» **Work task**: Pick every line out of the entries below that has the string "Hành", and copy it.

(Recorded data)
■ ■ ■

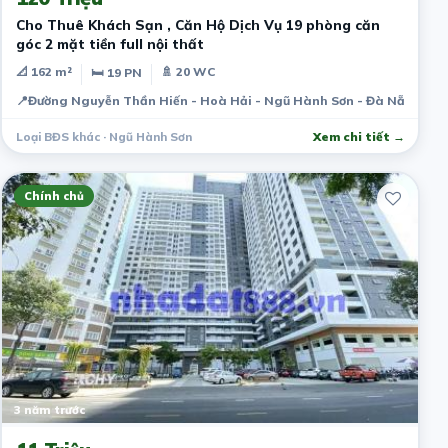
Cho Thuê Khách Sạn , Căn Hộ Dịch Vụ 19 phòng căn
góc 2 mặt tiền full nội thất
📐 162 m²
🚿 20 WC
🛏 19 PN
📍
Đường Nguyễn Thần Hiến - Hoà Hải - Ngũ Hành Sơn - Đà Nẵng
Loại BĐS khác · Ngũ Hành Sơn
Xem chi tiết →
Chính chủ
3 năm trước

■ ■ ■

» **Answer for the task**:
Đường Nguyễn Thần Hiến - Hoà Hải - Ngũ Hành Sơn - Đà Nẵng
Loại BĐS khác · Ngũ Hành Sơn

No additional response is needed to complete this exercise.